***** Data for the task
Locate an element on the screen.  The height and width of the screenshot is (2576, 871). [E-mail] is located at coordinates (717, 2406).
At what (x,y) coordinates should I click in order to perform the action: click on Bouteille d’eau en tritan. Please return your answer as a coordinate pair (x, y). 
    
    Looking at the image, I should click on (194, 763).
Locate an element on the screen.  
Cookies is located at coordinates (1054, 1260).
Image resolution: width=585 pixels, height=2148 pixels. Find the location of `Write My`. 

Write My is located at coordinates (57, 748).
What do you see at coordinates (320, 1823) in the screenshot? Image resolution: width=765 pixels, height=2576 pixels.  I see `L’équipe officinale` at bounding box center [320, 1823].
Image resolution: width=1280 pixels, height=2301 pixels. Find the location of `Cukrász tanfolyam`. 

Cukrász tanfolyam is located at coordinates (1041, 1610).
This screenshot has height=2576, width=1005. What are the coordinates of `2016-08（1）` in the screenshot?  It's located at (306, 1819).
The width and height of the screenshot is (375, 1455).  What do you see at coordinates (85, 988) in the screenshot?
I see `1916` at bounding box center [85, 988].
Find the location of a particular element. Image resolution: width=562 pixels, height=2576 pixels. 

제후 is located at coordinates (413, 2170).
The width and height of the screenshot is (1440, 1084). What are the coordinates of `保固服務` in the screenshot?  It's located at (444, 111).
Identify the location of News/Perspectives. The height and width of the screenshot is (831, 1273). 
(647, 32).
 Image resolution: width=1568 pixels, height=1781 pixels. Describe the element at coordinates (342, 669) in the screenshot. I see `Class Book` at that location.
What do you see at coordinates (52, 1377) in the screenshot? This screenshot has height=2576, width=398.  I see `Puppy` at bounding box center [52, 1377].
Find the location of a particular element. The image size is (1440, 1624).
**********
Would you set down the full listing exactly as it reads?

Response area:
Locate an element on the screen.  The height and width of the screenshot is (2576, 871). [E-mail] is located at coordinates (717, 2406).
At what (x,y) coordinates should I click in order to perform the action: click on Bouteille d’eau en tritan. Please return your answer as a coordinate pair (x, y). 
    
    Looking at the image, I should click on (194, 763).
Locate an element on the screen.  
Cookies is located at coordinates (1054, 1260).
Image resolution: width=585 pixels, height=2148 pixels. Find the location of `Write My`. 

Write My is located at coordinates (57, 748).
What do you see at coordinates (320, 1823) in the screenshot? Image resolution: width=765 pixels, height=2576 pixels.  I see `L’équipe officinale` at bounding box center [320, 1823].
Image resolution: width=1280 pixels, height=2301 pixels. Find the location of `Cukrász tanfolyam`. 

Cukrász tanfolyam is located at coordinates (1041, 1610).
This screenshot has height=2576, width=1005. What are the coordinates of `2016-08（1）` in the screenshot?  It's located at (306, 1819).
The width and height of the screenshot is (375, 1455).  What do you see at coordinates (85, 988) in the screenshot?
I see `1916` at bounding box center [85, 988].
Find the location of a particular element. Image resolution: width=562 pixels, height=2576 pixels. 

제후 is located at coordinates (413, 2170).
The width and height of the screenshot is (1440, 1084). What are the coordinates of `保固服務` in the screenshot?  It's located at (444, 111).
Identify the location of News/Perspectives. The height and width of the screenshot is (831, 1273). 
(647, 32).
 Image resolution: width=1568 pixels, height=1781 pixels. Describe the element at coordinates (342, 669) in the screenshot. I see `Class Book` at that location.
What do you see at coordinates (52, 1377) in the screenshot? This screenshot has height=2576, width=398.  I see `Puppy` at bounding box center [52, 1377].
Find the location of a particular element. The image size is (1440, 1624).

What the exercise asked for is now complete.